Releo mi columna de ayer. Es verdad, como me han hecho ver no pocos lectores, que resulta muy dura. ¿Cambiaría algo 24 horas más tarde? Quizá movería esta coma, acortaría aquella frase, afinaría la metáfora de más allá. Respecto al tono y al contenido, sin embargo, me confieso incapaz de tocar nada. He hecho el ejercicio de rescribirla mentalmente, e incluso con otras palabras, el producto sigue siendo igual de áspero, seco, descarnado, frío, quizá más cínico en lo aparente que en lo real.
Entiéndanme. No me alegra la muerte (nada accidental) de Miguel Blesa. Pero tampoco me entristece lo más mínimo. Si rebusco entre mi menaje sentimental, como mucho, llego a una cierta indiferencia resabiada. ¿Falta de respeto? Estaría por jurar que no he pasado esa frontera, aunque sin solución de continuidad, declaro que tampoco me sentiría especialmente incómodo por haberlo hecho. Ya les he anotado aquí mismo con ocasión de otros lutos célebres que abandonar la condición de vivos no nos convierte en mejores seres humanos. En el caso que nos ocupa, este principio va a misa.

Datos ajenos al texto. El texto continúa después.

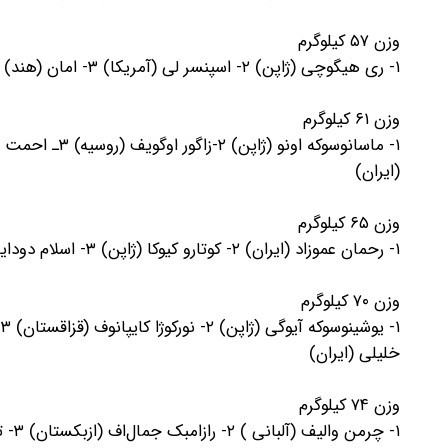
وزن ۵۷ کیلوگرم
۱- ری هیگوچی (ژاپن) ۲- اسپنسر لی (آمریکا) ۳- امان (هند) ۴- غلام جان عبدالله‌یف (ازبکستان)
وزن ۶۱ کیلوگرم
(ایران)
وزن ۶۵ کیلوگرم
۱- رحمان عموزاد (ایران) ۲- کوتارو کیوکا (ژاپن) ۳- اسلام دودایف (آلبانی) ۴- سباستین ریورا (پورتوریکو)
وزن ۷۰ کیلوگرم
خلیلی (ایران)
وزن ۷۴ کیلوگرم
۱- چرمن والیف (آلبانی ) ۲- رازامبک جمال‌اف (ازبکستان) ۳- تایمراز سالکازانف (اسلواکی) ۴- دایچی تاکانی (ژاپن) ۵- یونس امامی (ایران)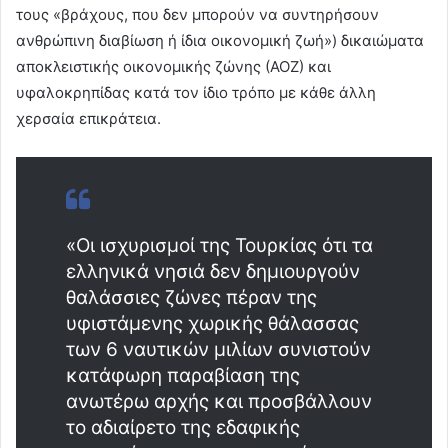
τους «βράχους, που δεν μπορούν να συντηρήσουν
ανθρώπινη διαβίωση ή ίδια οικονομική ζωή») δικαιώματα
αποκλειστικής οικονομικής ζώνης (ΑΟΖ) και
υφαλοκρηπίδας κατά τον ίδιο τρόπο με κάθε άλλη
χερσαία επικράτεια.
«Οι ισχυρισμοί της Τουρκίας ότι τα
ελληνικά νησιά δεν δημιουργούν
θαλάσσιες ζώνες πέραν της
υφιστάμενης χωρικής θάλασσας
των 6 ναυτικών μιλίων συνιστούν
κατάφωρη παραβίαση της
ανωτέρω αρχής και προσβάλλουν
το αδιαίρετο της εδαφικής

Por lo demás, y aunque sé que bordeo la demagogia, me siento mucho más cerca de las miles de personas estafadas impunemente por el difunto y su cuadrilla de mangantes de cuello blanco. De hecho, si algo lamento de verdad de la marcha al otro barrio del individuo, es que no pagará en un tribunal por todo el mal que ha causado con total intención de hacerlo. Claro que tampoco se me escapa que si continuara respirando, seguiría, como hasta el segundo antes de quitarse de en medio por su propia mano, yéndose de rositas. No sé si me explico.